Wie ORF Salzburg hier berichtet, soll es einen Hinweis aus dem Innenministerium an das Salzburger Landesamt für Verfassungsschutz und Terrorismusbekämpfung gegeben haben. Das Amt nahm Ermittlungen wegen Beleidigung auf, schaltete schließlich die Staatsanwaltschaft ein und mit ausdrücklichem Einverständnis von Sebastian Kurz als Beleidigtem wurde die Strafverfolgung aufgenommen.

Jetzt musste sich die Frau am Landesgericht Salzburg verantworten. Sie erhielt ein Diversionsangebot in Form einer Geldbuße von 1000 Euro. Wenn sie zahlt, wird das Verfahren eingestellt.

Man kann natürlich feststellen, dass das nicht übertrieben, sondern symbolisch und allemal angemessen sei. Auf der anderen Seite würde es sich gerade im Lichte von „Message Control“ und einer gefühlten Zunahme von Klagen als Teil des Politischen um einen hervorragenden Anlassfall handeln, darüber zu diskutieren, was sich z.B. ein Regierungschef A) bieten lassen muss und wie er B) damit umgehen könnte.
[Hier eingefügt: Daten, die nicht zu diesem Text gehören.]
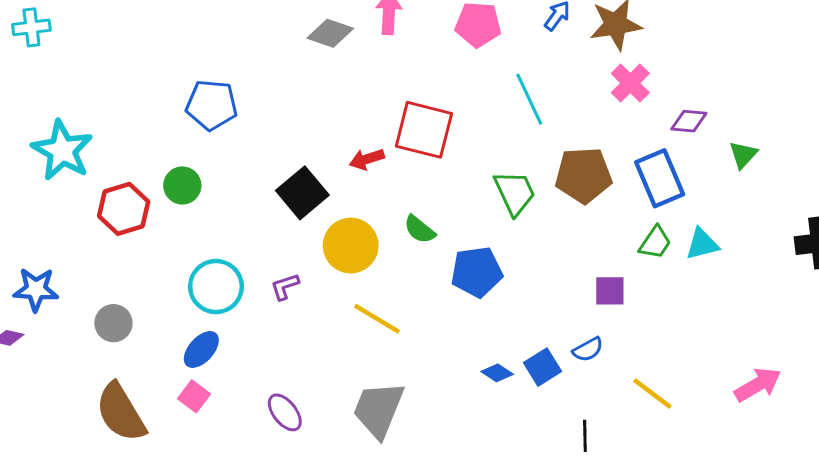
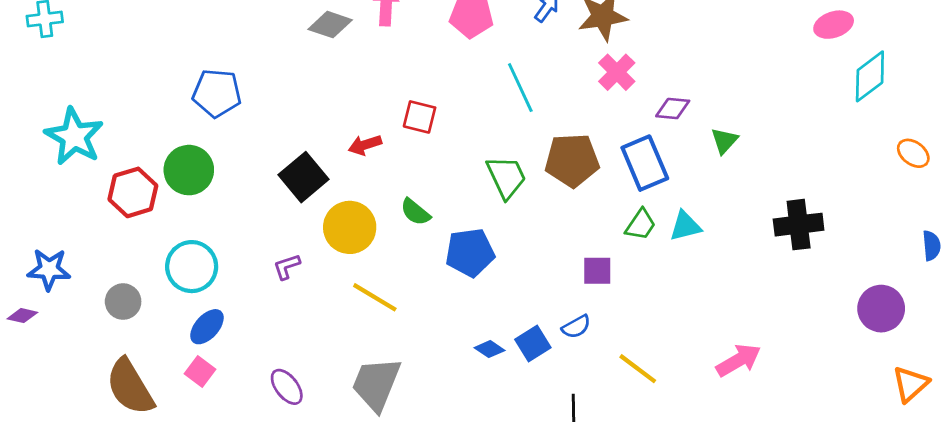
red square: (424, 130) -> (420, 117), size x0.6
green circle: (182, 185) -> (189, 170), size x1.4
cyan circle: (216, 287) -> (192, 267), moved

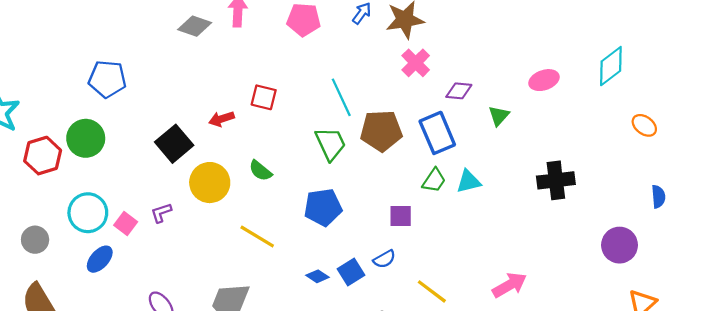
pink ellipse: (834, 25) -> (544, 80), moved
cyan line: (520, 88) -> (341, 97), moved
blue pentagon: (470, 253) -> (323, 207), moved
yellow line: (375, 297) -> (257, 236), moved
pink square: (200, 371) -> (126, 224), moved

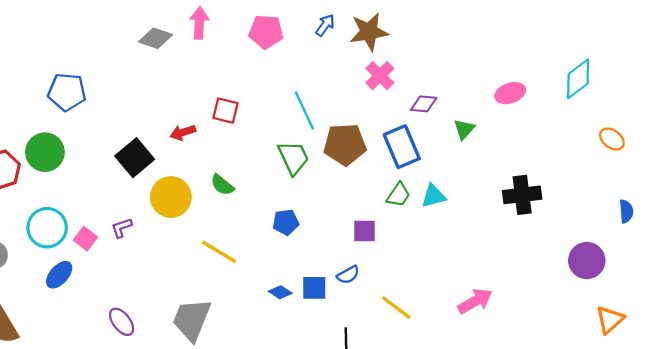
blue pentagon: (323, 207) -> (286, 222), size x0.7
blue square: (351, 272) -> (314, 288), turned 32

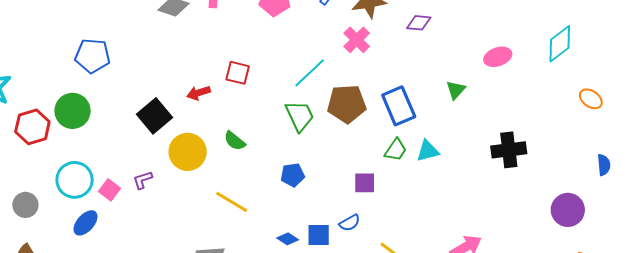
pink cross: (380, 76) -> (357, 40), moved
purple diamond: (424, 104) -> (419, 23), moved
cyan line: (304, 111) -> (310, 73), turned 72

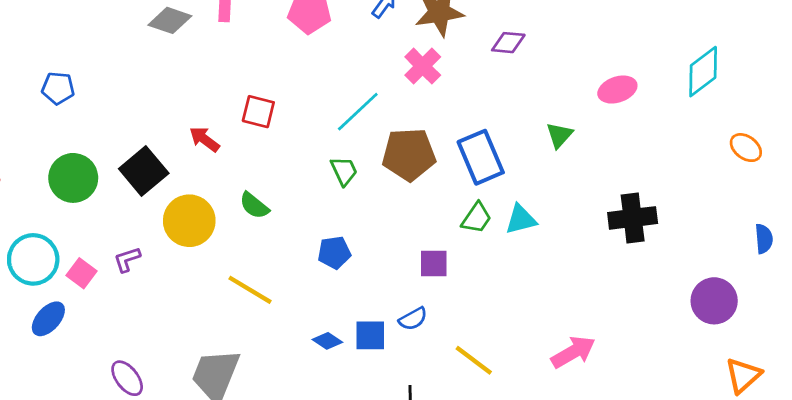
blue pentagon: (93, 56) -> (58, 88), size x0.7
red arrow: (199, 93) -> (204, 139), turned 55
green circle: (73, 111) -> (73, 178), moved
green trapezoid: (300, 116) -> (344, 171), size x0.7

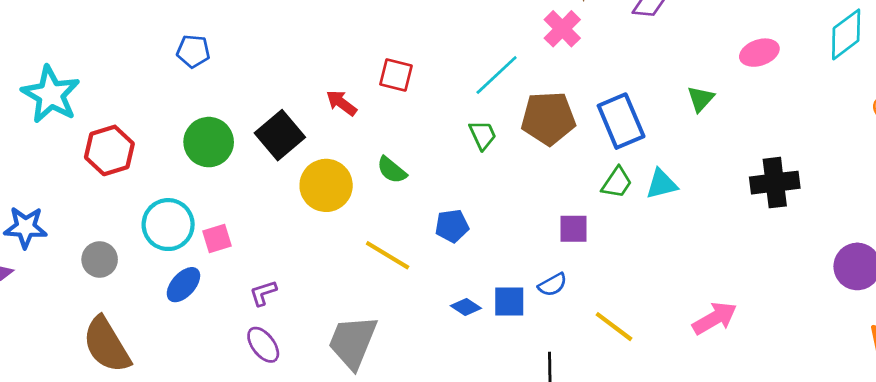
blue pentagon: (334, 252) -> (452, 226), moved
purple L-shape: (127, 259) -> (263, 293), moved
pink square: (82, 273) -> (217, 239), turned 36

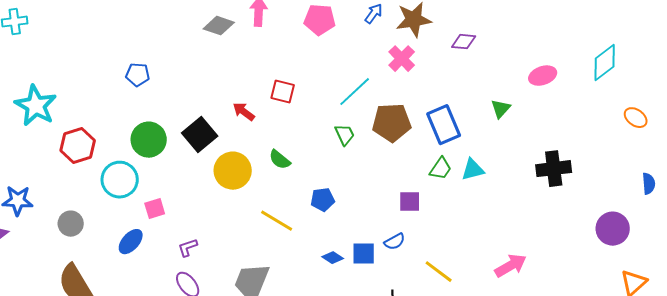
cyan circle: (168, 225) -> (120, 180), moved

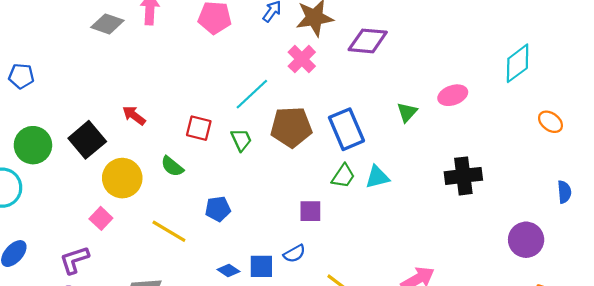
purple diamond: (464, 42) -> (368, 41), size x1.5
pink ellipse: (543, 76) -> (453, 95), moved
red square: (283, 92) -> (199, 128), moved
pink square: (155, 209) -> (101, 218), moved, turned -30
purple L-shape: (188, 248) -> (74, 260), size x1.4

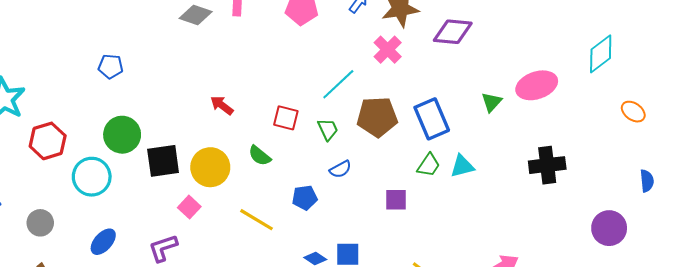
pink ellipse: (453, 95) -> (537, 85), size x1.4
black square: (87, 140) -> (163, 161), moved, turned 32
blue semicircle: (294, 254) -> (340, 169), moved

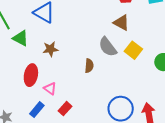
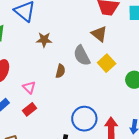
brown star: (50, 49) -> (44, 40), moved
pink triangle: (50, 89) -> (29, 87), moved

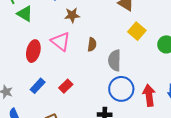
gray semicircle: (82, 56) -> (115, 60), moved, turned 35
pink triangle: (29, 87) -> (61, 41), moved, size x1.5

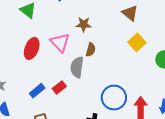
brown star: (72, 15) -> (84, 24), moved
gray semicircle: (115, 60) -> (77, 67), moved
blue rectangle: (38, 86) -> (37, 91), moved

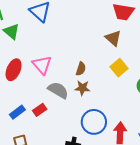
brown star: (84, 24) -> (82, 88), moved
brown semicircle: (91, 50) -> (81, 69), moved
gray semicircle: (77, 67) -> (58, 90), turned 110

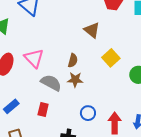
brown triangle: (113, 38) -> (92, 30), moved
red rectangle: (40, 110) -> (43, 110), moved, turned -40
blue circle: (94, 122) -> (88, 113), size x0.6

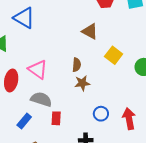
gray semicircle: (51, 83) -> (41, 99), moved

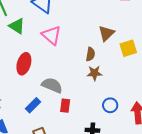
brown triangle: (90, 31) -> (106, 33), moved, turned 42
yellow square: (114, 55) -> (128, 48), turned 30
pink triangle: (38, 69) -> (51, 35), moved

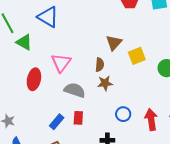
pink triangle: (51, 35) -> (61, 63), moved, turned 30
gray semicircle: (52, 85) -> (75, 90), moved
blue rectangle: (33, 105) -> (57, 122), moved

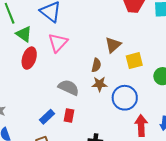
pink triangle: (61, 63) -> (58, 43), moved
red ellipse: (34, 79) -> (29, 58), moved
blue circle: (123, 114) -> (125, 98), moved, size x1.6

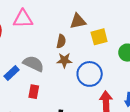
pink triangle: (58, 43) -> (23, 19), turned 45
brown triangle: (113, 45) -> (78, 21), turned 30
blue rectangle: (47, 117) -> (12, 73), moved

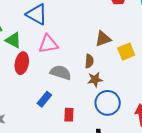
gray semicircle: (33, 64) -> (61, 73), moved
blue circle: (90, 74) -> (108, 103), moved

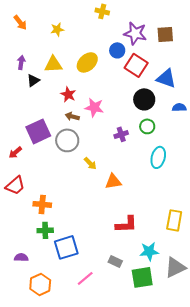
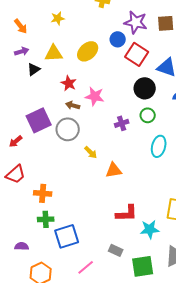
orange arrow: (20, 22) -> (21, 26), moved
purple arrow: (21, 62) -> (22, 51), turned 64
cyan star: (149, 251) -> (150, 229), moved

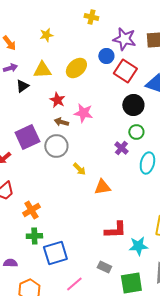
purple cross: (122, 123) -> (121, 148), moved, turned -32
orange cross: (43, 193) -> (31, 210), turned -36

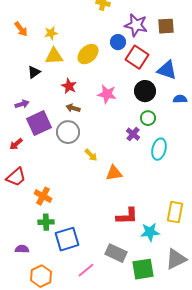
yellow star: (46, 35) -> (51, 33), moved
purple arrow: (10, 68) -> (22, 104), moved
pink star: (83, 113) -> (107, 94), moved
orange cross: (31, 210) -> (43, 196), turned -30
gray rectangle: (104, 267) -> (116, 253), size x1.5

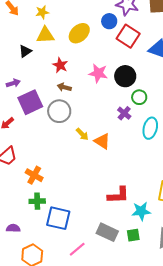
black circle: (145, 91) -> (125, 76), moved
orange triangle: (114, 173) -> (102, 141), moved, turned 42
blue square: (67, 239) -> (58, 218), turned 30
green square: (143, 269) -> (133, 235), moved, size x0.6

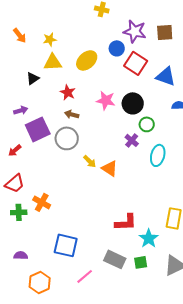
green cross: (37, 201) -> (19, 212), moved
cyan star: (141, 211) -> (149, 238), turned -30

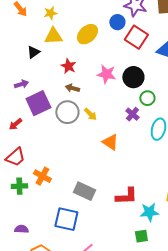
yellow arrow: (90, 161) -> (90, 114), moved
cyan star: (149, 238) -> (149, 212), turned 30
gray rectangle: (115, 259) -> (84, 191), moved

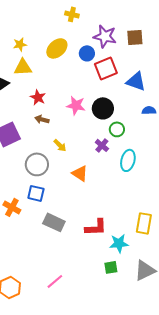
yellow ellipse: (87, 34) -> (57, 48), moved
red square: (136, 37) -> (106, 68), turned 35
gray circle: (67, 112) -> (37, 164), moved
blue square: (66, 219) -> (36, 193), moved, size x0.7

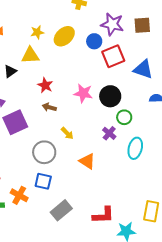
yellow star: (20, 44) -> (37, 32), moved
gray rectangle: (54, 222) -> (61, 210), turned -65

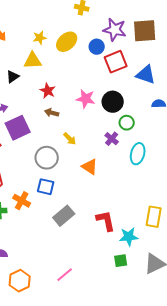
brown square: (142, 25) -> (145, 31), size x1.4
red L-shape: (103, 215) -> (106, 221), turned -100

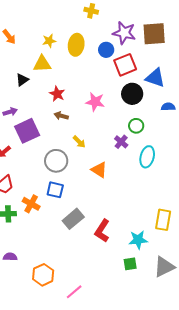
yellow ellipse: (67, 42) -> (76, 45), turned -40
black circle: (113, 102) -> (132, 94), moved
red L-shape: (106, 221) -> (102, 231), moved, turned -135
pink line: (65, 275) -> (74, 292), moved
orange hexagon: (20, 281) -> (43, 275), moved

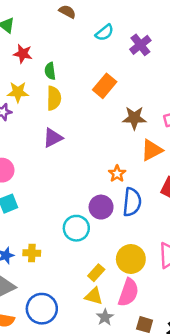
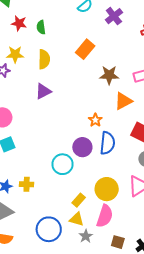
green semicircle: (50, 71) -> (41, 27), moved
blue circle: (42, 309) -> (49, 229), moved

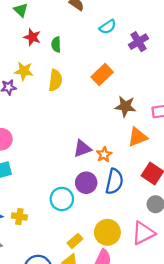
purple triangle: (43, 91) -> (82, 149), moved

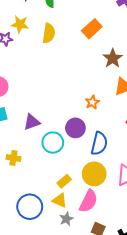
brown star: (125, 106) -> (113, 58), turned 30
purple triangle: (82, 149) -> (32, 122), moved
blue semicircle: (114, 181) -> (99, 144), moved

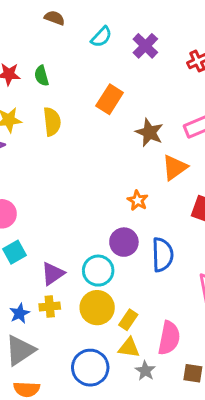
purple triangle: (32, 122) -> (53, 274), moved
yellow circle: (94, 174) -> (97, 308), moved

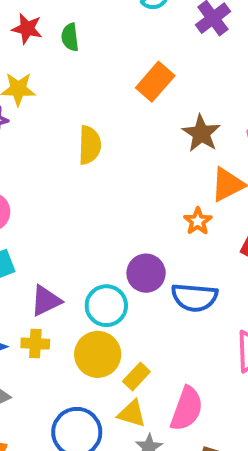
yellow semicircle: (52, 122) -> (90, 145), moved
orange star: (138, 200) -> (198, 221), moved
blue semicircle: (162, 255) -> (194, 297), turned 88

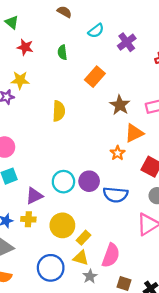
green semicircle: (70, 37) -> (62, 52), moved
cyan circle: (106, 306) -> (63, 182), moved

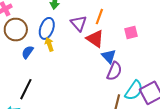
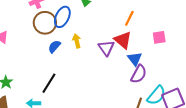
purple triangle: (79, 23) -> (106, 48), moved
blue ellipse: (47, 28) -> (62, 17), moved

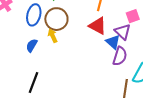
brown circle: (45, 23) -> (56, 19), moved
purple triangle: (106, 48) -> (123, 32), moved

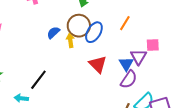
blue ellipse: (34, 15) -> (94, 32), moved
red triangle: (98, 26) -> (98, 64), moved
blue semicircle: (32, 45) -> (53, 33), moved

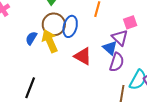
yellow arrow: (70, 40) -> (50, 41), size x1.6

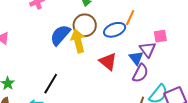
blue ellipse: (70, 26) -> (115, 30), moved, turned 45
blue semicircle: (31, 38) -> (60, 35), size x1.6

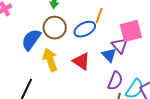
pink square: (160, 36) -> (131, 31), size x1.6
yellow arrow: (78, 41) -> (50, 60), moved
purple semicircle: (140, 73) -> (115, 81), moved

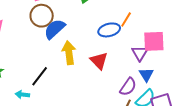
brown circle: (55, 28) -> (42, 16), moved
blue triangle: (109, 55) -> (146, 75), moved

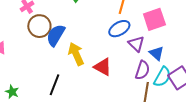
blue ellipse: (109, 30) -> (119, 29), moved
purple triangle: (140, 53) -> (136, 44), moved
red triangle: (99, 61) -> (103, 67), moved

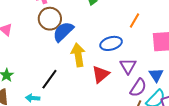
blue ellipse: (119, 29) -> (111, 43), moved
purple triangle: (136, 44) -> (128, 66), moved
red triangle: (103, 67) -> (101, 74), turned 36

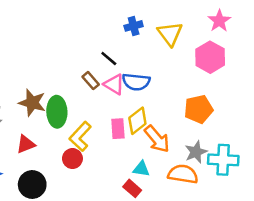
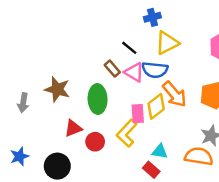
yellow triangle: (170, 34) -> (167, 43), moved, turned 40
green ellipse: (57, 112) -> (98, 99), moved
yellow L-shape: (80, 136) -> (127, 133), moved
orange arrow: (157, 139) -> (174, 94), moved
red triangle: (26, 144) -> (73, 128), moved

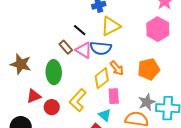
orange arrow: (174, 94) -> (117, 68), size x0.7
pink rectangle: (138, 114) -> (114, 96), moved
cyan triangle: (160, 151) -> (105, 115), turned 32

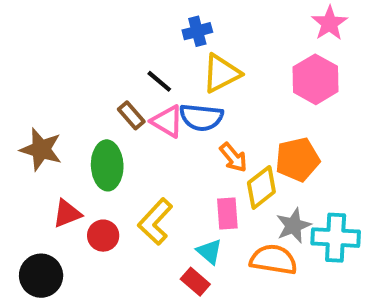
yellow diamond: (102, 78) -> (261, 187), moved

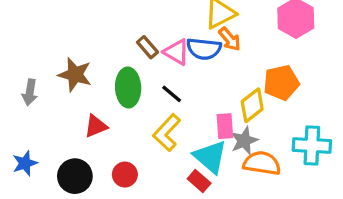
black line: (159, 81) -> (172, 94), moved
orange arrow: (233, 157) -> (230, 39), moved
gray star: (293, 226) -> (244, 141), moved
red circle: (103, 236) -> (125, 175), moved
cyan triangle: (209, 252) -> (210, 157), size x1.6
Zunächst ist dem ORF-Bericht zu entnehmen, dass es sich um eine „bislang unbescholtene Frau“ gehandelt hat; die als Selbstständige von Lockdowns betroffen war; die den erwähnten Text unter Einfluss von Alkohol in einer Runde verfasst hat; die sich entschuldigte und Ruhe zeigte („Ich trage für alles, was auf meinem Handy geschrieben wurde, die Verantwortung. Es tut mir leid“).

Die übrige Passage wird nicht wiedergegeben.